L’intrusion, débutée dès octobre 2022, a été détectée en mai, et le groupe d’attaquants a poursuivi son travail pour tenter de maintenir son accès dans les systèmes malgré les tentatives de colmatage de la brèche numérique, selon Mandiant.

« Nous continuons de voir des preuves d’activité malveillante » dans certains systèmes, a fait savoir jeudi Barracuda dans un communiqué.

La Chine se dit aussi victime

Le piratage début 2021 de Microsoft Exchange, attribué à un groupe de pirates chinois soutenus par Pékin, avait affecté au moins 30 000 organisations américaines, y compris des entreprises, des villes et collectivités locales aux États-Unis.

Plusieurs agences fédérales américaines figurent par ailleurs parmi les entités ciblées par une cyberattaque visiblement distincte, rapportait jeudi la chaîne américaine CNN.

Contacté par l’AFP, le porte-parole du conseil de sécurité nationale de la Maison-Blanche, Adam Hodge, a indiqué que l’agence américaine de cybersécurité (CISA) et la police fédérale (FBI) avaient « publié une alerte de cybersécurité […] pour aider les entreprises et agences gouvernementales à rapidement identifier les vulnérabilités et les résoudre ».

« L’administration Biden-Harris s’est consacrée sans relâche à améliorer la cybersécurité du pays et la sécurité des logiciels que nous utilisons tous », a-t-il ajouté.

Les pays occidentaux s’inquiètent de plus en plus des manœuvres de Pékin dans le cyberespace.

Fin mai, les États-Unis et leurs alliés occidentaux ont accusé un « cyberacteur » parrainé par la Chine d’avoir infiltré des « infrastructures critiques » américaines.

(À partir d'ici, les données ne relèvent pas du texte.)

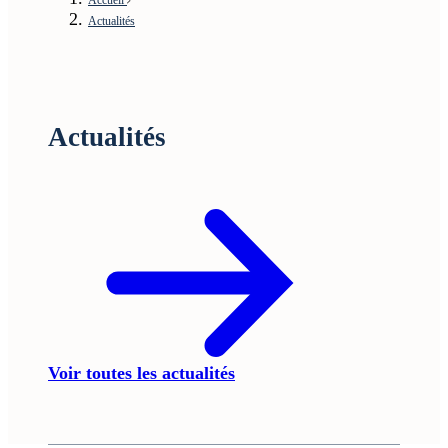
Actualités
Actualités
Voir toutes les actualités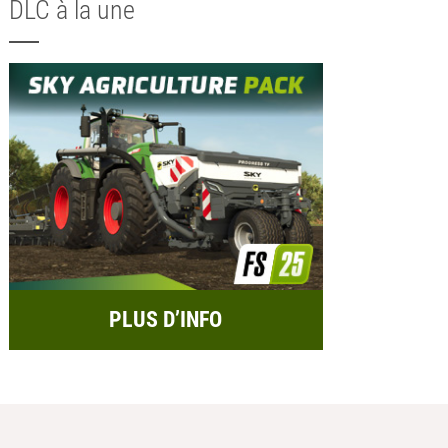
DLC à la une
PLUS D’INFO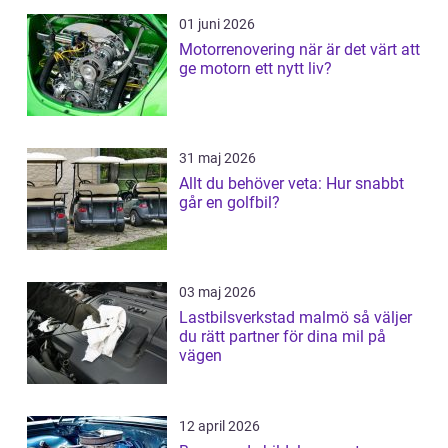
01 juni 2026
Motorrenovering när är det värt att
ge motorn ett nytt liv?
31 maj 2026
Allt du behöver veta: Hur snabbt
går en golfbil?
03 maj 2026
Lastbilsverkstad malmö så väljer
du rätt partner för dina mil på
vägen
12 april 2026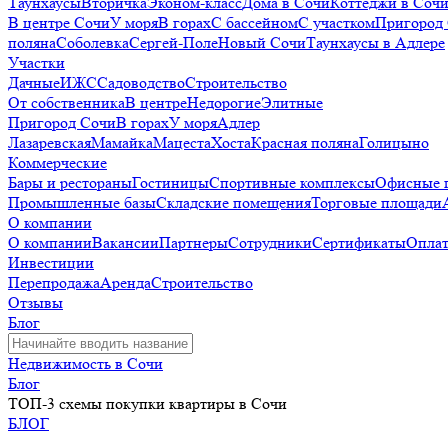
Таунхаусы
Вторичка
Эконом-класс
Дома в Сочи
Коттеджи в Соч
В центре Сочи
У моря
В горах
С бассейном
С участком
Пригород
поляна
Соболевка
Сергей-Поле
Новый Сочи
Таунхаусы в Адлере
Участки
Дачные
ИЖС
Садоводство
Строительство
От собственника
В центре
Недорогие
Элитные
Пригород Сочи
В горах
У моря
Адлер
Лазаревская
Мамайка
Мацеста
Хоста
Красная поляна
Голицыно
Коммерческие
Бары и рестораны
Гостиницы
Спортивные комплексы
Офисные 
Промышленные базы
Складские помещения
Торговые площади
О компании
О компании
Вакансии
Партнеры
Сотрудники
Сертификаты
Оплат
Инвестиции
Перепродажа
Аренда
Строительство
Отзывы
Блог
Недвижимость в Сочи
Блог
ТОП-3 схемы покупки квартиры в Cочи
БЛОГ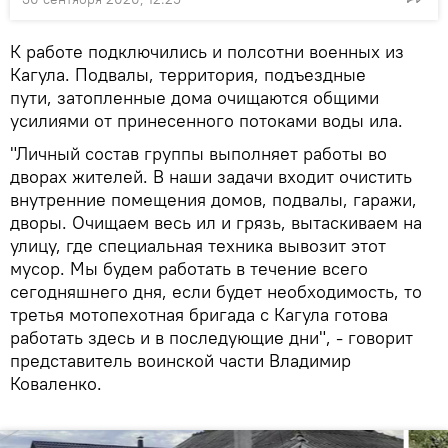
К работе подключились и полсотни военных из
Кагула. Подвалы, территория, подъездные
пути, затопленные дома очищаются общими
усилиями от принесенного потоками воды ила.
"Личный состав группы выполняет работы во
дворах жителей. В наши задачи входит очистить
внутренние помещения домов, подвалы, гаражи,
дворы. Очищаем весь ил и грязь, вытаскиваем на
улицу, где специальная техника вывозит этот
мусор. Мы будем работать в течение всего
сегодняшнего дня, если будет необходимость, то
третья мотопехотная бригада с Кагула готова
работать здесь и в последующие дни", - говорит
представитель воинской части Владимир
Коваленко.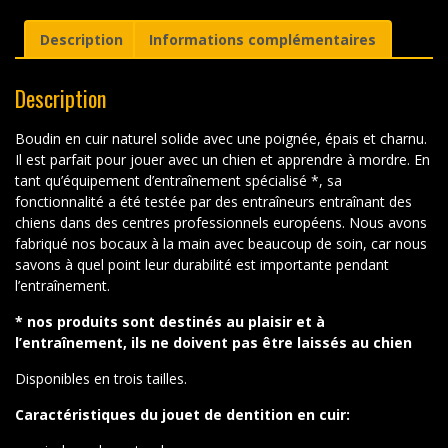
Description
Informations complémentaires
Description
Boudin en cuir naturel solide avec une poignée, épais et charnu.
Il est parfait pour jouer avec un chien et apprendre à mordre. En
tant qu’équipement d’entraînement spécialisé *, sa
fonctionnalité a été testée par des entraîneurs entraînant des
chiens dans des centres professionnels européens. Nous avons
fabriqué nos bocaux à la main avec beaucoup de soin, car nous
savons à quel point leur durabilité est importante pendant
l’entraînement.
* nos produits sont destinés au plaisir et à
l’entraînement, ils ne doivent pas être laissés au chien
Disponibles en trois tailles.
Caractéristiques du jouet de dentition en cuir: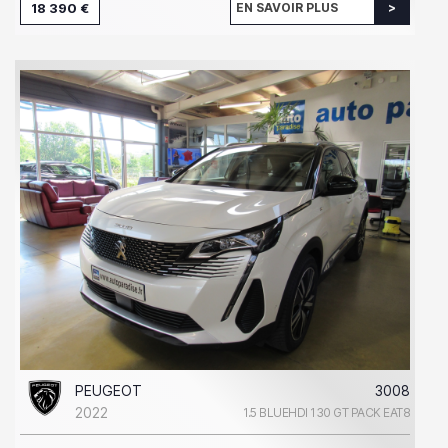
18 390 €
EN SAVOIR PLUS
PEUGEOT
3008
2022
1.5 BLUEHDI 130 GT PACK EAT8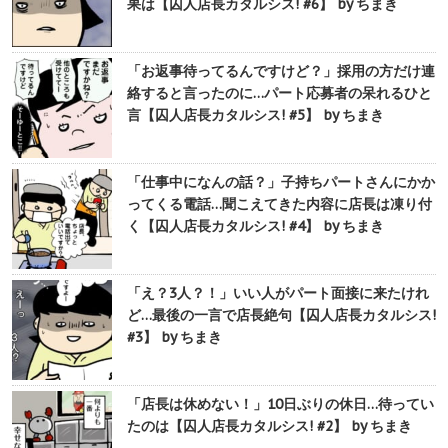
果は【囚人店長カタルシス! #6】 by ちまき
「お返事待ってるんですけど？」採用の方だけ連
絡すると言ったのに…パート応募者の呆れるひと
言【囚人店長カタルシス! #5】 by ちまき
「仕事中になんの話？」子持ちパートさんにかか
ってくる電話…聞こえてきた内容に店長は凍り付
く【囚人店長カタルシス! #4】 by ちまき
「え？3人？！」いい人がパート面接に来たけれ
ど…最後の一言で店長絶句【囚人店長カタルシス!
#3】 by ちまき
「店長は休めない！」10日ぶりの休日…待ってい
たのは【囚人店長カタルシス! #2】 by ちまき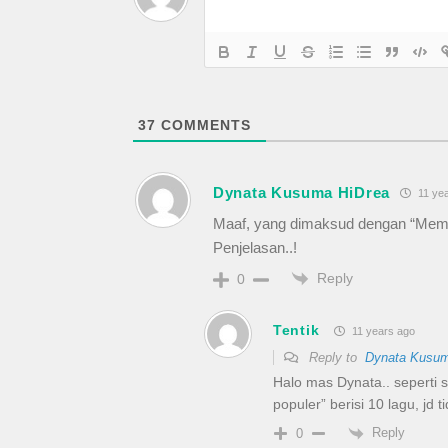
37
COMMENTS
Dynata Kusuma HiDrea
11 yea
Maaf, yang dimaksud dengan “Mempu
Penjelasan..!
Reply
0
Tentik
11 years ago
Reply to
Dynata Kusum
Halo mas Dynata.. seperti s
populer” berisi 10 lagu, jd 
Reply
0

Pékin avait alors fermement démenti et dénoncé une « campagne de désinformation ».

Et jeudi, la Commission européenne a estimé que les fournisseurs chinois d’équipements télécoms Huawei et ZTE représentaient un risque pour la sécurité de l’UE et a annoncé qu’elle ne souscrirait plus de services de téléphonie mobile s’appuyant sur les matériels de ces entreprises.

La Chine dit régulièrement être elle-même victime de nombreuses cyberattaques.

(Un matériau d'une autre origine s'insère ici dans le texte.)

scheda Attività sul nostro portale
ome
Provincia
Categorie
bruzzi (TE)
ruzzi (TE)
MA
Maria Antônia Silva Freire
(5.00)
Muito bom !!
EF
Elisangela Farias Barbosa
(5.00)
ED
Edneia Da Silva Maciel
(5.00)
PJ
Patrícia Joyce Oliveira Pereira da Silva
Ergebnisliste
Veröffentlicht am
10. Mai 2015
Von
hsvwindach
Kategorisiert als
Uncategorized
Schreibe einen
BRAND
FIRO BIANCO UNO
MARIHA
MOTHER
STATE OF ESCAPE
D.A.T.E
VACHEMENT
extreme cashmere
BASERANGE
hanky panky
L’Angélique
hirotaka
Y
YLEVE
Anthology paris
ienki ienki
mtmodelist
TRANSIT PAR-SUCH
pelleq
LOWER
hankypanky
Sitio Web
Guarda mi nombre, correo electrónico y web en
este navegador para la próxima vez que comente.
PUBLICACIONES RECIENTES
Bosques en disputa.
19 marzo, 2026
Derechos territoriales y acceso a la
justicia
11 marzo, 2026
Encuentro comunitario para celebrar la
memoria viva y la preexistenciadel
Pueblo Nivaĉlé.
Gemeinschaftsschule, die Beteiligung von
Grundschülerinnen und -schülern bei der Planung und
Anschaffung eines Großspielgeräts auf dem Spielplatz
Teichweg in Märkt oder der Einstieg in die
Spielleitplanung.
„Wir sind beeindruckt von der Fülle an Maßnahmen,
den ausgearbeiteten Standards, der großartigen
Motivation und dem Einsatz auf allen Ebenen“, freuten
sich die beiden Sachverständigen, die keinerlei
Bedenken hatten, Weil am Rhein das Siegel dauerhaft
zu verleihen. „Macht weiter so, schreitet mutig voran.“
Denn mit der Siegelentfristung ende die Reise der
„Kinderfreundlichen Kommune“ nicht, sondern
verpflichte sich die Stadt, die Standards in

En septembre, elle avait notamment accusé les États-Unis d’en avoir mené des « dizaines de milliers » contre ses intérêts, certaines ayant permis selon elle de dérober des données sensibles, notamment d’une université chinoise de recherche.

La publication du rapport de Mandiant intervient quelques jours avant que le chef de la diplomatie américaine Antony Blinken ne se rende en Chine avec l’ambition de renouer le dialogue avec Pékin après plusieurs mois de fortes tensions, depuis l’incident du ballon en février.